Cultural and spiritual values

Water resources have important cultural and spiritual values, particularly for indigenous peoples of Australia and New Zealand.

Cultural significance of water in Australia

Water is core to life for Aboriginal and Torres Strait Islander peoples. Protecting and managing water is a custodial and intergenerational responsibility.
If the cultural and spiritual values of water are sustained by providing water that is sufficient in both quantity and quality, then many other components of Indigenous life will be healthy.

Cultural and spiritual values may relate to a range of uses and issues, including spiritual relationships, language, song lines, stories, sacred places, customary use, the plants and animals associated with water, drinking water, and recreational or commercial activities.

Native title legislation, and Commonwealth and state cultural heritage and water legislation and agreements (including the National Water Initiative), provide for the recognition and management of Indigenous interests in water.

Cultural significance of water in New Zealand

Water has enormous cultural importance for Māori.

Water acts as a link between the spiritual and physical worlds, and many water bodies are associated with wahi tapu (sacred sites). All elements of the natural environment (including people) are believed to possess a mauri (life force), which Māori endeavour to protect.

The wellbeing of an iwi (tribe) is linked to the condition of the water in its rohe (territory). Water also provides important mahinga kai (food, tools and other resources collected from fresh and marine waters).

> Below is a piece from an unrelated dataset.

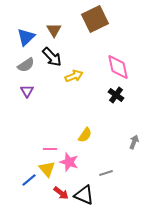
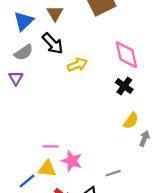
purple triangle: (27, 91) -> (16, 78), moved
yellow semicircle: (85, 135) -> (131, 121), moved
yellow triangle: (47, 169) -> (47, 169), turned -42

Supply and exchange of mahinga kai forms part of the social fabric of Māori tribal life.

New Zealand’s Resource Management Act 1991 requires that water be managed in a way that:

  • recognises and provides for ‘the relationship of Māori and their culture and traditions with their ancestral lands, water, sites, waahi tapi, and other taonga (treasures)’ [Section 6(e)] and 'the protection of protected customary rights' [Section 6(g)] 
  • gives regard to ‘kaitiakitanga(guardianship)’ [Section 7(a)]
  • takes into account the principles of the Treaty of Waitangi [Section 8], including the principles of partnership and active protection.

Preserving cultural and spiritual values in water quality planning

Many indigenous people believe that the land, sky, water and its people are inseparable; they are all connected.

To achieve the best outcomes for the preservation and enhancement of cultural and spiritual values, water quality planning must be integrated with water allocation (quantity) planning and management processes because they are intrinsically linked.

We have developed principles and processes to guide water quality planning in a way that considers cultural and spiritual values and protects the intellectual property of the indigenous knowledge holder.

Appropriate up-front and ongoing engagement of relevant indigenous people is a key element of the process, particularly with regard to ensuring the proper identification, free prior informed consent, prioritisation and consideration of cultural and spiritual values throughout the water quality planning process (see Box 1).

A range of indigenous engagement protocols and references exist in Australia and New Zealand, and should be used as circumstances require.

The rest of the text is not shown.